The scheme, unveiled Thursday by
members of the April 6 Youth Movement, is to garner enough support in an online
competition to win Mr. Morsi a trip to space sponsored by the deodorant company
Axe. According to a description of the plan on the group’s Facebook
page, it is a “popular campaign to send Morsi behind the sun,” which is a play
on an Arabic expression that means “to make someone disappear.”
In support of the effort, the
activists provided a link to the Axe Apollo Space Academy site and wrote, “We
made an account for President Morsi on this Web site and it he gets your vote
he will travel to the moon and govern them there.” By Friday, the update had
attracted more than 450,000 Facebook likes and generated enough votes to propel
Mr. Morsi to the top of the contest’s leader board.
In an update on Friday evening, the April 6
activists urged their 449,000 Twitter followers: “Vote now and don’t delay!
Morsi needs 1,400 votes to go into first place in the contest. #SendMorsiToTheMoon”
Two hours later, the Cairo blogger
Mahmoud Salem, who writes as Sandmonkey, exulted over the news that Mr. Morsi
was winning the contest.
Strangely, a YouTube video
explaining the contest makes no mention at all of whether contestants who win
the online ballot could be compelled to complete the rigorous preflight
training in Orlando, Fla., and the journey into space. Unlike Iran’s president, Mahmoud Ahmadinejad, Mr.
Morsi has not asked to be sent into space recently, but late last year he did express a fondness for the 1960s science-fiction
fantasy “Planet of the Apes,” which is about the misadventures of an American
astronaut.
As the English-language news site Ahram Online explained, the activists described a
trip to space as a fitting way to get rid of Mr. Morsi since his supporters once claimed that he had worked
for NASA while studying engineering at the University of Southern California.
Mr. Morsi himself said in a recent television interview that he was never
employed by the American space agency and had never claimed otherwise.

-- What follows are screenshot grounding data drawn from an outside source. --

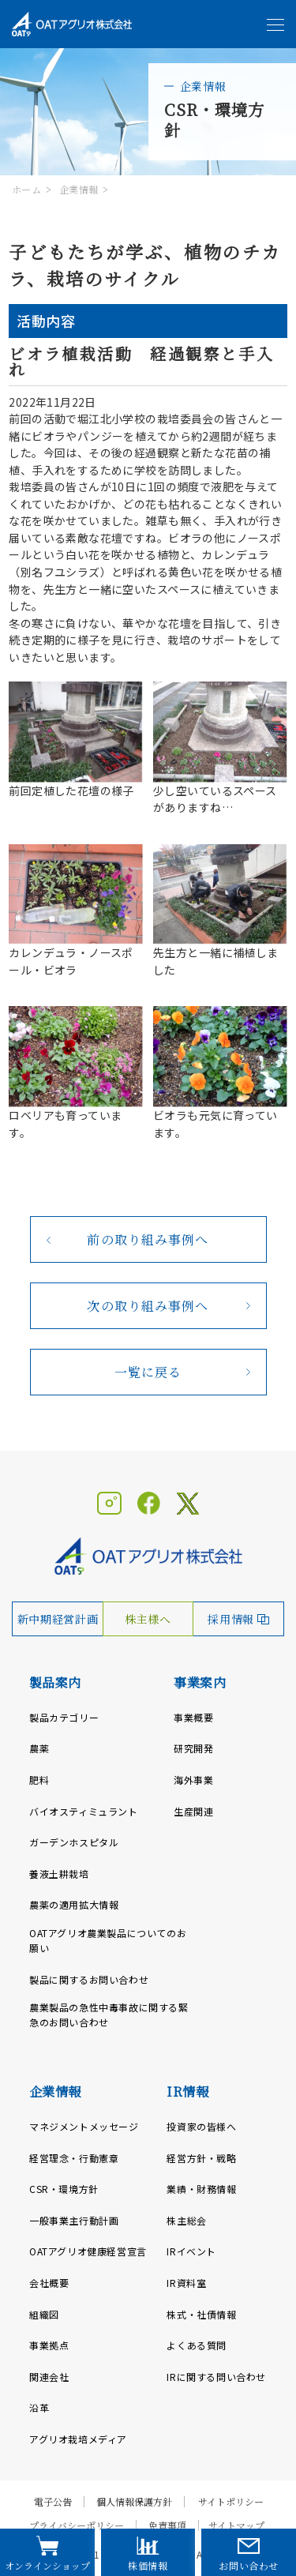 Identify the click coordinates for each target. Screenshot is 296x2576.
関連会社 (49, 2376)
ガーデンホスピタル (73, 1842)
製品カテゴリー (64, 1717)
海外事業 (193, 1779)
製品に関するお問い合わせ (88, 1979)
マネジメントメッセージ (84, 2126)
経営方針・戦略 (201, 2158)
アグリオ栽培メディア (78, 2439)
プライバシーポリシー (76, 2525)
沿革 (39, 2407)
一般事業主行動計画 (73, 2220)
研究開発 (193, 1748)
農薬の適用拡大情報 (73, 1904)
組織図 (44, 2314)
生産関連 (193, 1811)
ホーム (26, 189)
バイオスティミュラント (83, 1811)
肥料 (39, 1779)
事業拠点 (49, 2345)
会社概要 (49, 2282)
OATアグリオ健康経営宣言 (88, 2251)
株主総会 (186, 2220)
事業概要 (193, 1717)
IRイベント (191, 2251)
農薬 (39, 1748)
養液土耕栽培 (59, 1873)
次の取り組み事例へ (147, 1306)
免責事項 (167, 2525)
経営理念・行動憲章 (73, 2158)
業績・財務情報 (201, 2188)
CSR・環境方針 (64, 2188)
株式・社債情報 (201, 2314)
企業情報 (78, 189)
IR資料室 (186, 2282)
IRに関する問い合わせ (216, 2376)
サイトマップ (236, 2525)
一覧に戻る (148, 1372)
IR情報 (187, 2091)
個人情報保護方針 (134, 2501)
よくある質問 (197, 2345)
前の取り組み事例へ (147, 1239)
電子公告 (53, 2501)
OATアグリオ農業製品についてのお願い (107, 1940)
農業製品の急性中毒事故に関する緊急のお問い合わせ (109, 2014)
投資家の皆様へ (201, 2126)
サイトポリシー (231, 2501) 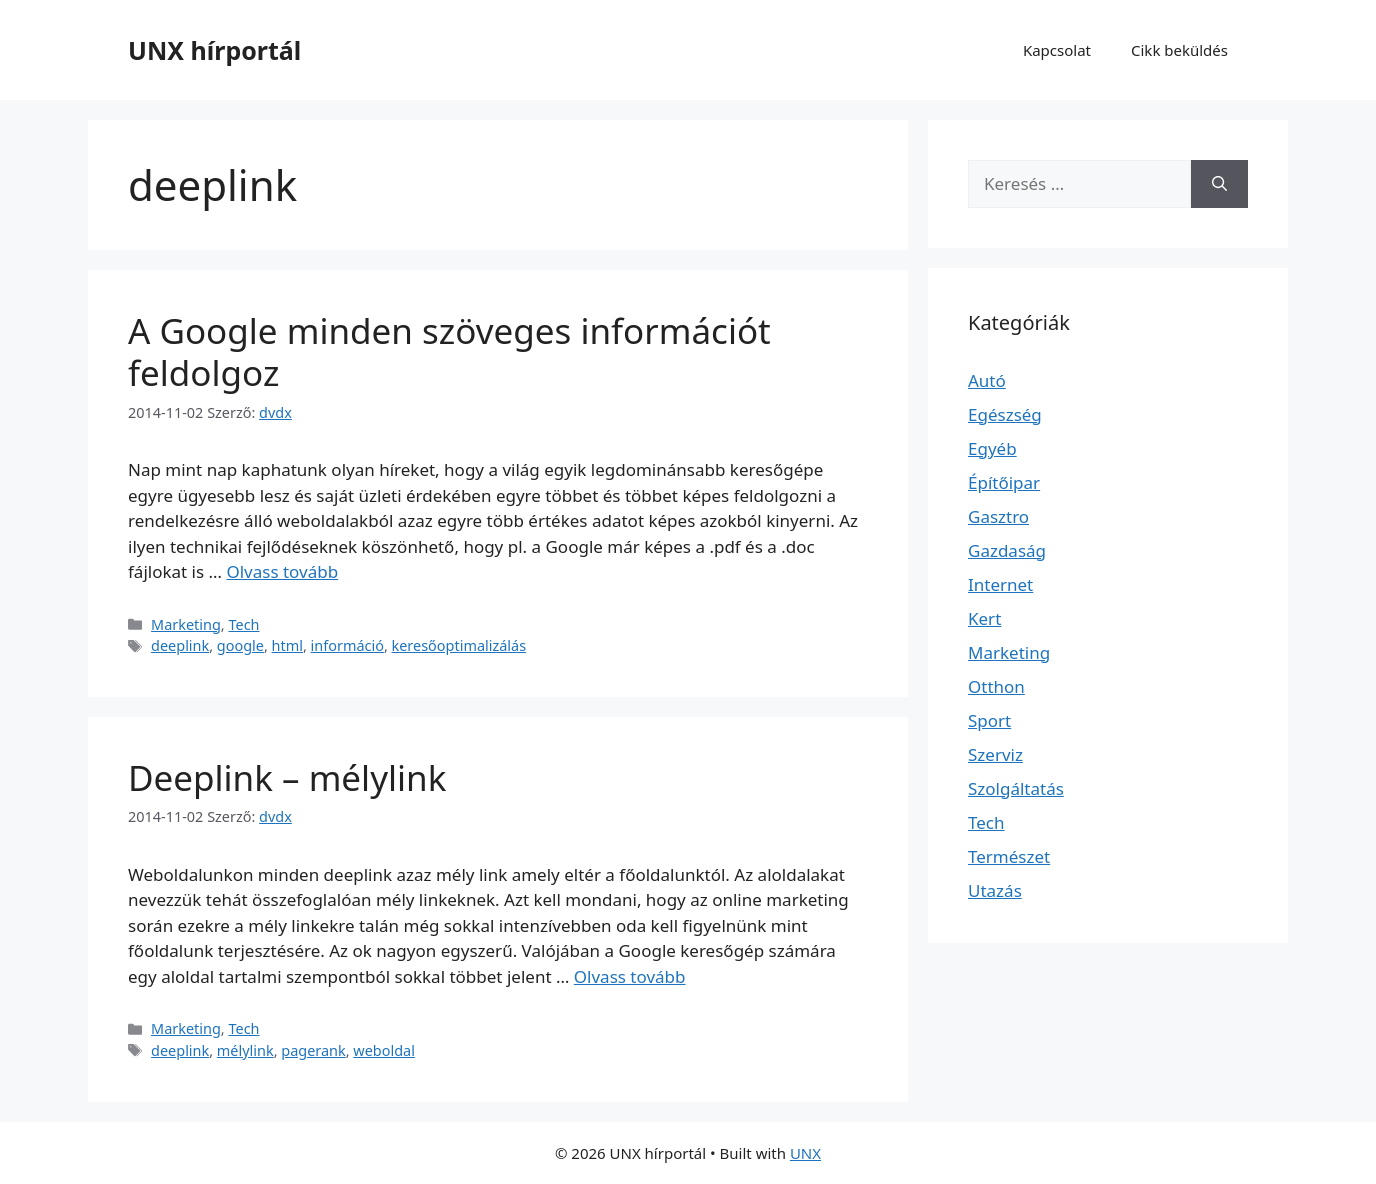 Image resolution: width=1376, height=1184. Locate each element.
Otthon (996, 686)
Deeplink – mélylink (287, 777)
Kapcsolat (1057, 50)
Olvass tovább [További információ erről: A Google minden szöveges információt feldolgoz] (282, 571)
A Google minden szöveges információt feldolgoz (449, 351)
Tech (243, 624)
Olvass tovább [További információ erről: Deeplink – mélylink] (630, 976)
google (240, 645)
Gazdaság (1007, 550)
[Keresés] (1219, 184)
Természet (1009, 856)
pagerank (313, 1050)
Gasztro (998, 516)
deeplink (180, 645)
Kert (984, 618)
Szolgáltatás (1016, 788)
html (287, 645)
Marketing (186, 624)
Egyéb (992, 448)
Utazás (995, 890)
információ (347, 645)
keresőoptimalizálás (459, 645)
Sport (989, 720)
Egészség (1005, 414)
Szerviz (995, 754)
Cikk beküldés (1179, 50)
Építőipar (1004, 482)
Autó (987, 380)
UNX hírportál (214, 50)
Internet (1000, 584)
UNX (805, 1153)
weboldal (384, 1050)
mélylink (245, 1050) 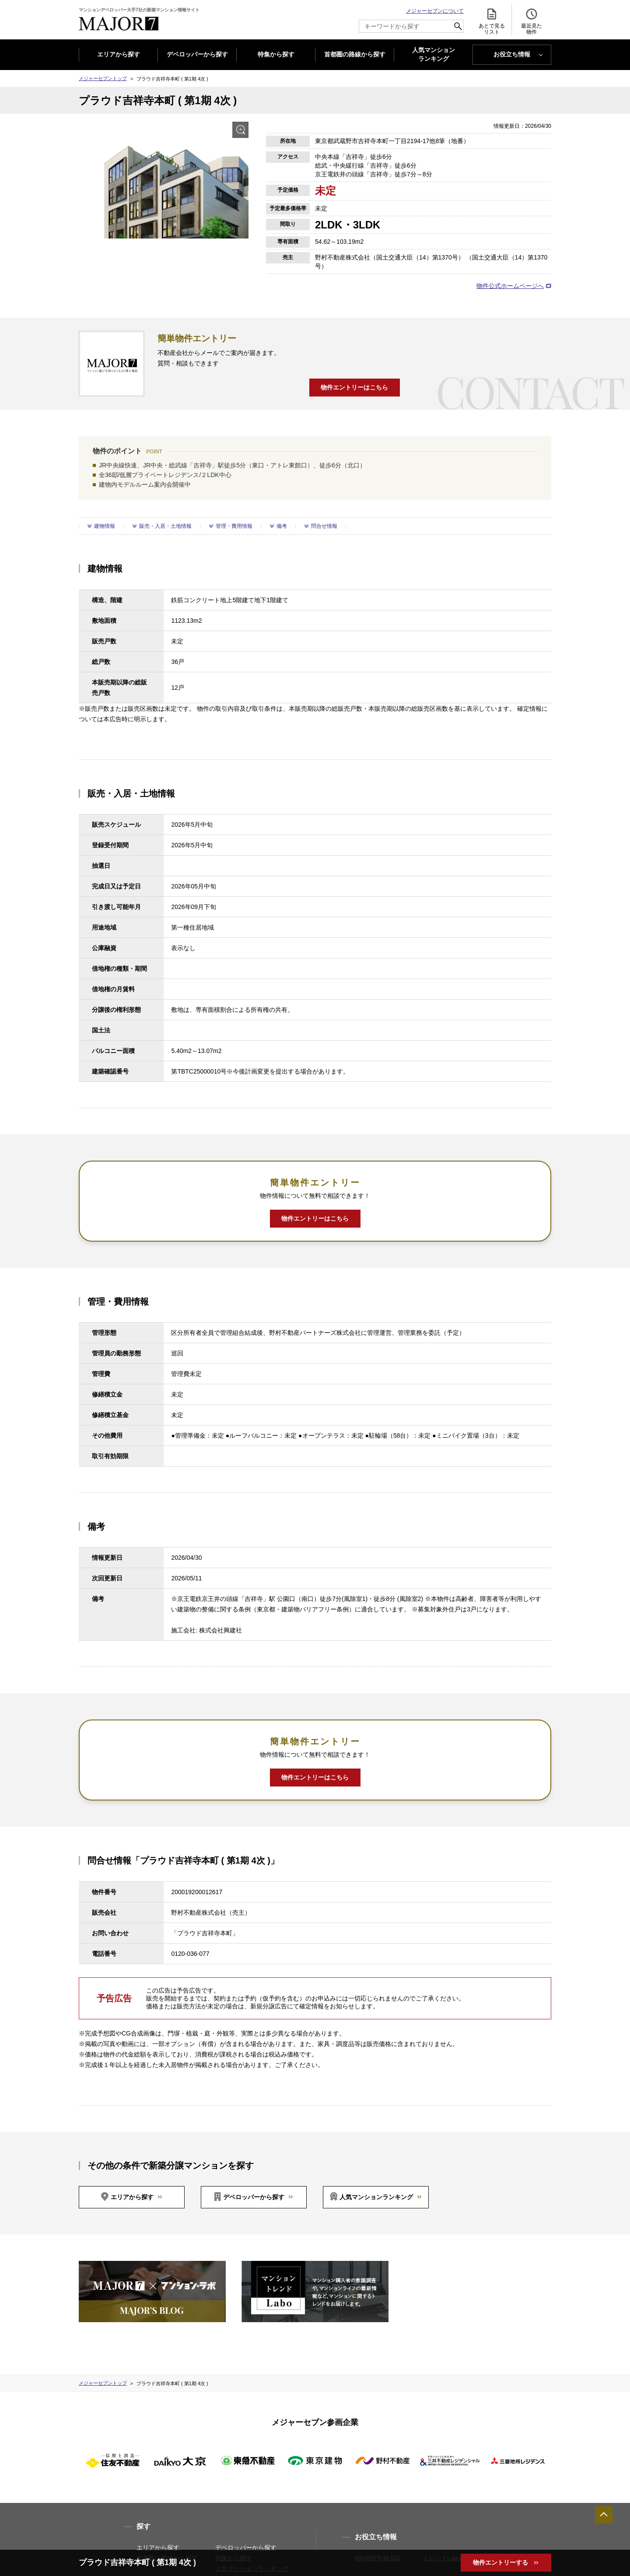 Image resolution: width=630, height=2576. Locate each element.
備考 (281, 526)
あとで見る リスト (492, 21)
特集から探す (276, 54)
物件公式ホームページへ (510, 285)
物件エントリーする (501, 2562)
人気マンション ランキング (433, 55)
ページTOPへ (603, 2514)
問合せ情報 (324, 526)
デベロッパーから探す (197, 54)
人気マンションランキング (376, 2196)
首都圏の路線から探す (354, 54)
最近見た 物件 (531, 21)
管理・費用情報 (234, 526)
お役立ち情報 (512, 54)
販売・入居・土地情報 (165, 526)
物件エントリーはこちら (354, 387)
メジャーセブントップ (103, 78)
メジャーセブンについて (435, 11)
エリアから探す (118, 54)
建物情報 (104, 526)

Last month, however, as the Lebanese
newspaper Al Akhbar reported, footage of Mr. Morsi making
just such a claim was discovered and broadcast on another Egyptian television
channel. According to a recording of that program posted online with English subtitles by the Middle East Media
Research Institute, or MEMRI— an Arabic media watchdog founded by a former Israeli intelligence officer
— Mr. Morsi was caught on video saying that he had worked “as a consultant for
NASA, in the field of spaceship engines.”